Chapter-5 describes the variability in bioactivity and chemical composition of E. bosistoana heartwood extracts between individual trees grown on two different sites (Lawson and Craven Road). Statistical methods combining the results of the fungal assays and the quantitative gas chromatography (GC) of the extracts allowed the investigation of bioactive compounds. The bioactivity of extracts was assessed against white rot (Trametes versicolor) and brown rot (Coniophora cerebella). Ethanol extracts from E. bosistoana heartwood were less effective on the white rot than against the brown rot. Variability in the bioactivity of extracts against the two fungi was observed between the trees. A small site effect in the bioactivity was found for the white rot but not the brown rot. Bioactivity of the extracts against the white rot was not correlated to that against the brown rot. The absence of such a relationship indicated that the two fungi were affected by different heartwood compounds. Thirty two compounds were quantified in E. bosistoana ethanol extracts by GC, of which six (benzoic acid, hexadecanoic acid, 1,5-dihdroxy-12-methoxy-3,3-dimethyl-3,4-dihydro-1H-anthra[2,3-c] pyran-6,11-dione, octadecanoic acid, polyphenol and beta-sitosterol) were identified. Significant variability in eight compounds (out of the 32) was found between the two sites. Multivariate (PLSR) analysis identified compounds at retention times 10.2 and 11.5 min (hexadecanoic acid) to be most related to the bioactivity of the E. bosistoana heartwood extracts against white rot and brown rot.

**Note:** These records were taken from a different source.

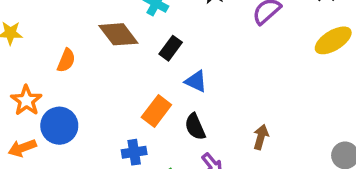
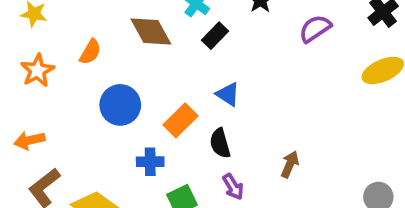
black rectangle: (171, 48) -> (215, 36), moved
orange star: (26, 100) -> (37, 71), moved
blue circle: (59, 126) -> (120, 105), moved

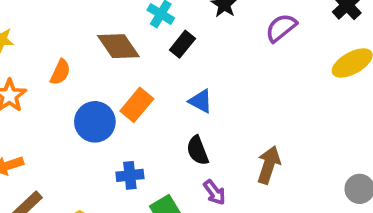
orange rectangle: (181, 120) -> (137, 105), moved
brown arrow: (290, 164) -> (269, 165), size x1.4

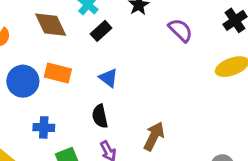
purple semicircle: (281, 28) -> (180, 30), turned 75
orange rectangle: (137, 105) -> (58, 73), turned 55

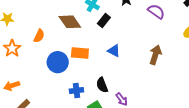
black semicircle: (100, 116) -> (102, 85), moved
brown arrow: (154, 136) -> (155, 55), moved

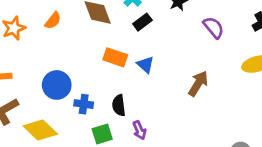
orange rectangle: (80, 53) -> (115, 57), moved
blue circle: (58, 62) -> (57, 85), moved

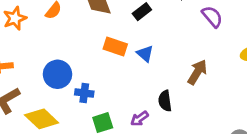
black semicircle: (119, 105) -> (165, 101), moved
purple arrow: (139, 130) -> (140, 119), turned 78

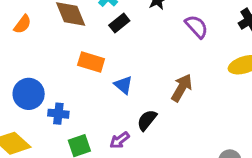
blue triangle: (145, 54) -> (123, 85), moved
black semicircle: (165, 101) -> (147, 120), turned 48

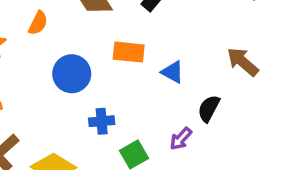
brown arrow: (182, 88) -> (243, 62), turned -68
blue circle: (29, 94) -> (72, 74), moved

Breeding programmes benefit from early assessment, enabling short breeding cycles. While trees only form heartwood when several years old, wounds can be induced at a young age. As wound reaction has some similarities to heartwood formation the objective of chapter-6 was to investigate if the wound reaction can be used as a proxy to assess trees early in a breeding programme for heartwood features. 1.6-year-old individuals from 27 E. bosistoana families with known heartwood diameter and extractive content were wounded and the axial wound reaction was correlated to the known heartwood features. No correlation between wound reaction and heartwood features in E. bosistoana families was found. Wound reaction was under weak genetic control. Therefore, it seems to be not possible to assess heartwood formation early in a breeding programme by measuring the axial wound response in 1.6-year-old E. bosistoana trees.

Furthermore, two families with small and large wound reaction were selected to characterise physiological and chemical variations in woundwood, heartwood and sapwood by microscopy and gas chromatography. Microscopic observations revealed the absence of starch and that vessels were occluded with tyloses in woundwood and heartwood. Morphological features were not discernible by eye between the families with large and small wound reaction. Gas chromatography revealed variation in the chemical composition of woundwood, heartwood and sapwood extracts.